---- DATASET RECORDS

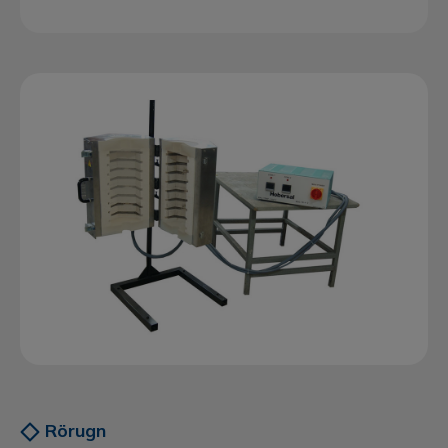
Rörugn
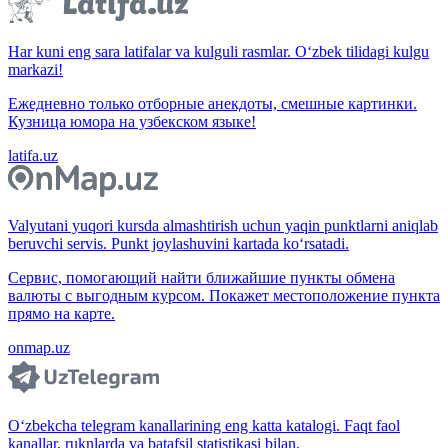
Har kuni eng sara latifalar va kulguli rasmlar. O‘zbek tilidagi kulgu
markazi!
Ежедневно только отборные анекдоты, смешные картинки.
Кузница юмора на узбекском языке!
latifa.uz
Valyutani yuqori kursda almashtirish uchun yaqin punktlarni aniqlab
beruvchi servis. Punkt joylashuvini kartada ko‘rsatadi.
Сервис, помогающий найти ближайшие пункты обмена
валюты с выгодным курсом. Покажет местоположение пункта
прямо на карте.
onmap.uz
O‘zbekcha telegram kanallarining eng katta katalogi. Faqt faol
kanallar, ruknlarda va batafsil statistikasi bilan.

--------

*WHAT YOU ARE ASKED TO DO*
What this calls for is the material above set down exactly, pictures excluded.

*TASK OUTPUT*
Rörugn
Har kuni eng sara latifalar va kulguli rasmlar. O‘zbek tilidagi kulgu
markazi!
Ежедневно только отборные анекдоты, смешные картинки.
Кузница юмора на узбекском языке!
latifa.uz
Valyutani yuqori kursda almashtirish uchun yaqin punktlarni aniqlab
beruvchi servis. Punkt joylashuvini kartada ko‘rsatadi.
Сервис, помогающий найти ближайшие пункты обмена
валюты с выгодным курсом. Покажет местоположение пункта
прямо на карте.
onmap.uz
O‘zbekcha telegram kanallarining eng katta katalogi. Faqt faol
kanallar, ruknlarda va batafsil statistikasi bilan.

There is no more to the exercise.